Musi być koniecznie:
a) Naprawdę duża prędkość i dynamika wyścigu. Najmilej widziane by były gry, w których wartość na liczniku to ~130-150mph (czyli coś jak w Burnoutach), ale nie jest to koniecznością. Po prostu chcę, by samochody nie wlokły się jak ślimaki, tylko porządnie jechały. Nie chcę też, aby były w magiczny sposób "przymagnesowane" do drogi, jak to bywało w starych Test Drive'ach.
b)Crash n' Burn, czyli po naszemu "ostra rozpierducha", w której możemy wgnieść przeciwnika w najbliższy nam słup.
c) Jakiś porządniejszy model zniszczeń, by autko jakoś reagowało na to zderzenie czołowe z ciężarówką

d) Coś, co mój rzęch uciągnie i będzie płynnie chodzić. Nie chcę mieć w czasie wyścigu pokazu slajdów.

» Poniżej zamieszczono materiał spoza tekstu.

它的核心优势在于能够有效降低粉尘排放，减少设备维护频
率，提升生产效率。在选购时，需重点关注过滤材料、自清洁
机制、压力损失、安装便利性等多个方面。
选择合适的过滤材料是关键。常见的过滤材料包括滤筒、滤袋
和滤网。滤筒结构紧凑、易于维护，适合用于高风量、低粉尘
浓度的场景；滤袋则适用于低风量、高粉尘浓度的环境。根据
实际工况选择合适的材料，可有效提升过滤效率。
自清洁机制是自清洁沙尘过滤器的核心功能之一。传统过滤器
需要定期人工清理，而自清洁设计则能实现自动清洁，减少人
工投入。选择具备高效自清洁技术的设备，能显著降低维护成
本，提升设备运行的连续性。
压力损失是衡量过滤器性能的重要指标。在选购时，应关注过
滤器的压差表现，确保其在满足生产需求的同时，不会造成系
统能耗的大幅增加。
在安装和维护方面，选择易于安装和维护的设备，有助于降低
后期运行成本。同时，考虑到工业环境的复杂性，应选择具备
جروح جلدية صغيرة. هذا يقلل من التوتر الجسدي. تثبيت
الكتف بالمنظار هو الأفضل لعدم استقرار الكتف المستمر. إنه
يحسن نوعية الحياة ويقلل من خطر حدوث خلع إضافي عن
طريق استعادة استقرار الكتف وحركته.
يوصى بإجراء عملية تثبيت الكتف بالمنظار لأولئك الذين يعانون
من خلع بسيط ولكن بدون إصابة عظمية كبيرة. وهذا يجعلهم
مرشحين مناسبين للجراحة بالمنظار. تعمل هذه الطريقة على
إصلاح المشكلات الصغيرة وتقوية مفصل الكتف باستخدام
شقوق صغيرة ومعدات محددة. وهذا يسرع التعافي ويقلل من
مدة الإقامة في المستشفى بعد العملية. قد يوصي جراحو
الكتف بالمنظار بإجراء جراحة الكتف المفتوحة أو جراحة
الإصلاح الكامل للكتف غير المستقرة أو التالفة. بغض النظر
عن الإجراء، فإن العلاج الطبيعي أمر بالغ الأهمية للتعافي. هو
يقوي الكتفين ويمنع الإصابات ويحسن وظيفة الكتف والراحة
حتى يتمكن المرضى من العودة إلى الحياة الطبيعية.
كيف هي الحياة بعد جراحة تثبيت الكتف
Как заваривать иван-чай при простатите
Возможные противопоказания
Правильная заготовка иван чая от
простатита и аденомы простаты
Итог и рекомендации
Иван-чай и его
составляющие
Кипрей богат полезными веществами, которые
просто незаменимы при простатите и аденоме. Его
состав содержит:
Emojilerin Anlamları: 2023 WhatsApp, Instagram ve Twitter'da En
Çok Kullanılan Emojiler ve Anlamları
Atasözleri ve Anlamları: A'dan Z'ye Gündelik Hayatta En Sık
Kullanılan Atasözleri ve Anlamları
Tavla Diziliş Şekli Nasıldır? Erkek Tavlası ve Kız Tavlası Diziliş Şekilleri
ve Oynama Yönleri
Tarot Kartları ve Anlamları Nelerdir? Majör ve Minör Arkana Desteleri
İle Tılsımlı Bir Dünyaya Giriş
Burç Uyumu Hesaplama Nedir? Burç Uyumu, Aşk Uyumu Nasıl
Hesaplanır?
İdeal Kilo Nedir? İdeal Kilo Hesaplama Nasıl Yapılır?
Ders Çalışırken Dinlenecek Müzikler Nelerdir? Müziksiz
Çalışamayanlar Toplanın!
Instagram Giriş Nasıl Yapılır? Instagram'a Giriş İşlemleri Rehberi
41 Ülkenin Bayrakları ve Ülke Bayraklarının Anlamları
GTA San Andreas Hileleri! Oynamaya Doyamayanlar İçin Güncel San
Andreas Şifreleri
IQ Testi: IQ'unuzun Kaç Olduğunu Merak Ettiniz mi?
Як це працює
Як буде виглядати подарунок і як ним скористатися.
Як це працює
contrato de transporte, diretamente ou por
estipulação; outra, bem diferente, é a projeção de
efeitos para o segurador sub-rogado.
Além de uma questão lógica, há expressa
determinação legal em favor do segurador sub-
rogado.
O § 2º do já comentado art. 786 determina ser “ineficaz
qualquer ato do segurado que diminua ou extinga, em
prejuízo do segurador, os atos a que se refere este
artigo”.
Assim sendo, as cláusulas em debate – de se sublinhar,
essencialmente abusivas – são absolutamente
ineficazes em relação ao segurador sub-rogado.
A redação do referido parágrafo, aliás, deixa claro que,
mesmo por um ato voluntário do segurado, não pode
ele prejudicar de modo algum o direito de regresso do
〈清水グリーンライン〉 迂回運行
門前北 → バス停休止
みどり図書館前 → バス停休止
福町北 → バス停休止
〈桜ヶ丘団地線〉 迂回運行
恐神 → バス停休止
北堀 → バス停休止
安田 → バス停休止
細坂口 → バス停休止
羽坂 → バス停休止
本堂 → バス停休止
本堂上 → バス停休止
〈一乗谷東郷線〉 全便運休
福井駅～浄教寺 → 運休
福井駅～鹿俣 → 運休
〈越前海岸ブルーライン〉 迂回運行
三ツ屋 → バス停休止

Niekonieczne, ale mile widziane:
a) Wyścigi w mieście - kocham wymijać z niebotyczną prędkością wlokących się ślimaczym tempem cywili.
b) Ładna grafika - mówiąc ładna mam na myśli poziom gier wyścigowych z 2003-2004, ale w tym przypadku akurat wybredny nie jestem. Mogę zagrać nawet w grę z '95.
c) Muscle cary - uwielbiam ten typ wozu

Absolutnie nie:
a) Klimat ala "Szybcy i Wściekli" - nie lubię hiphopowych klimatów i wozów świecących podwoziem na zielono.
b) Tuning optyczny - może komuś się to podoba. Mi bynajmniej nie.
c) NFS od Underground 2 wzwyż - patrz punkty wyżej.
Mój sprzęt:
Procesor: AMD Athlon X2 5000+ 2.6Ghz (2 rdzenie)
RAM: 3GB
Grafika: GeForce 8600GT 256MB
Sterownik grafiki: Microsoft DirectX 10
System: Windows Vista Business 32-bit
Czekam na Wasze propozycje i z góry dziękuję.